Bijna niemand is dol op kwallen. Begrijpelijk, maar onder water zijn het extreem sierlijke en betoverende dieren. Er is nog weinig over kwallen bekend. Onderzoek moet daarin verandering brengen.
Kwallen heb je in drie soorten: schijfkwallen, ribkwallen en kubuskwallen, ook wel dooskwallen genoemd.
Kubuskwallen hebben we gelukkig niet in de Noordzee. Deze parapluvormige kwallen zijn extreem giftig.
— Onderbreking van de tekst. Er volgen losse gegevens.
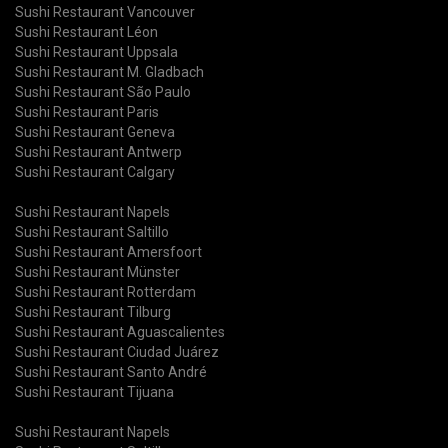
Sushi Restaurant Vancouver
Sushi Restaurant Léon
Sushi Restaurant Uppsala
Sushi Restaurant M. Gladbach
Sushi Restaurant São Paulo
Sushi Restaurant Paris
Sushi Restaurant Geneva
Sushi Restaurant Antwerp
Sushi Restaurant Calgary
Sushi Restaurant Napels
Sushi Restaurant Saltillo
Sushi Restaurant Amersfoort
Sushi Restaurant Münster
Sushi Restaurant Rotterdam
Sushi Restaurant Tilburg
Sushi Restaurant Aguascalientes
Sushi Restaurant Ciudad Juárez
Sushi Restaurant Santo André
Sushi Restaurant Tijuana
Sushi Restaurant Napels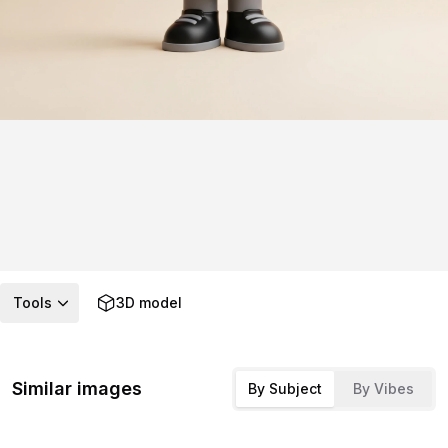
Tools
3D model
Similar images
By Subject
By Vibes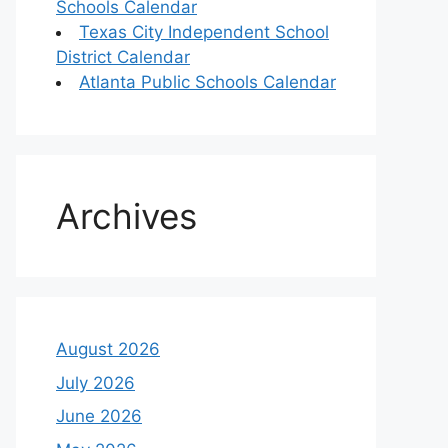
Schools Calendar
Texas City Independent School
District Calendar
Atlanta Public Schools Calendar
Archives
August 2026
July 2026
June 2026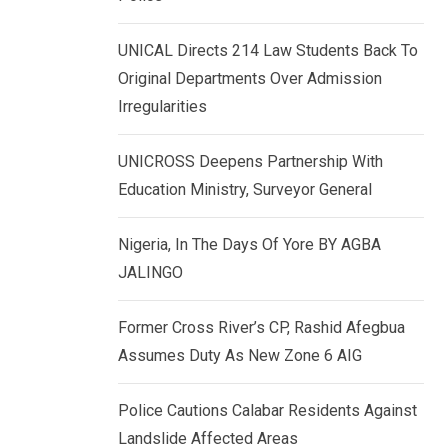
k
p
e
UNICAL Directs 214 Law Students Back To
d
Original Departments Over Admission
I
Irregularities
n
UNICROSS Deepens Partnership With
Education Ministry, Surveyor General
Nigeria, In The Days Of Yore BY AGBA
JALINGO
Former Cross River’s CP, Rashid Afegbua
Assumes Duty As New Zone 6 AIG
Police Cautions Calabar Residents Against
Landslide Affected Areas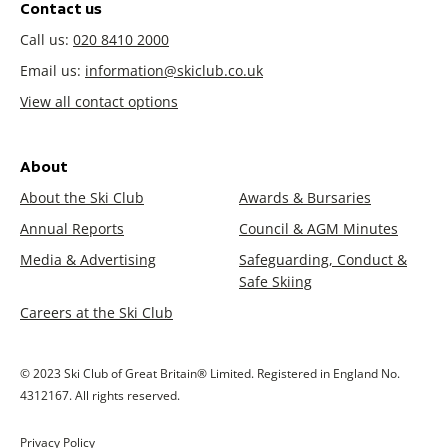
Contact us
Call us:
020 8410 2000
Email us:
information@skiclub.co.uk
View all contact options
About
About the Ski Club
Awards & Bursaries
Annual Reports
Council & AGM Minutes
Media & Advertising
Safeguarding, Conduct &
Safe Skiing
Careers at the Ski Club
© 2023 Ski Club of Great Britain® Limited. Registered in England No.
4312167. All rights reserved.
Privacy Policy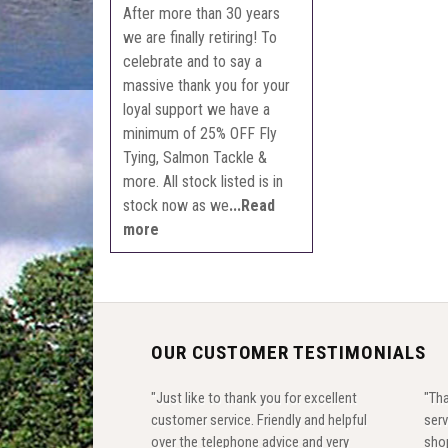
After more than 30 years
we are finally retiring! To
celebrate and to say a
massive thank you for your
loyal support we have a
minimum of 25% OFF Fly
Tying, Salmon Tackle &
more. All stock listed is in
stock now as we
...Read
more
OUR CUSTOMER TESTIMONIALS
"Just like to thank you for excellent
"Tha
customer service. Friendly and helpful
serv
over the telephone advice and very
shop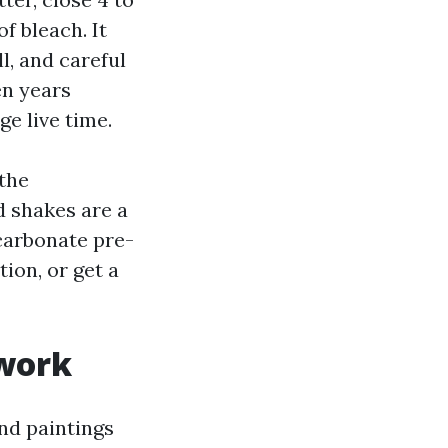
f bleach. It
l, and careful
en years
ge live time.
 the
d shakes are a
carbonate pre-
ion, or get a
 work
nd paintings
Ze komen voor in tropische zeeën van Australië, Oceanië en Zuidoost-Azië. Daar geldt soms zelfs een zwemverbod vanwege deze dodelijke kwallen. In onze Noordzee zwemmen de twee andere soorten: ribkwallen en schijfkwallen.
Kwallen in de Nederland
Ribkwallen kunnen niet steken en zijn daarom eigenlijk geen echte kwallen, ze zijn er slechts aan verwant. Ze hebben colloblasten: een kleverig celtype waarmee ze hun prooi vasthouden. De ribben van ribkwallen bestaan uit kammetjes van glasachtig materiaal, die werken als een prisma. Dat levert onder water spectaculair discobeeld op. In Nederland komen van oorsprong de zeedruif en de meloenkwal voor, maar tegenwoordig hebben we ook de Amerikaanse (langlob)ribkwal, een exoot, meegekomen met ballastwater.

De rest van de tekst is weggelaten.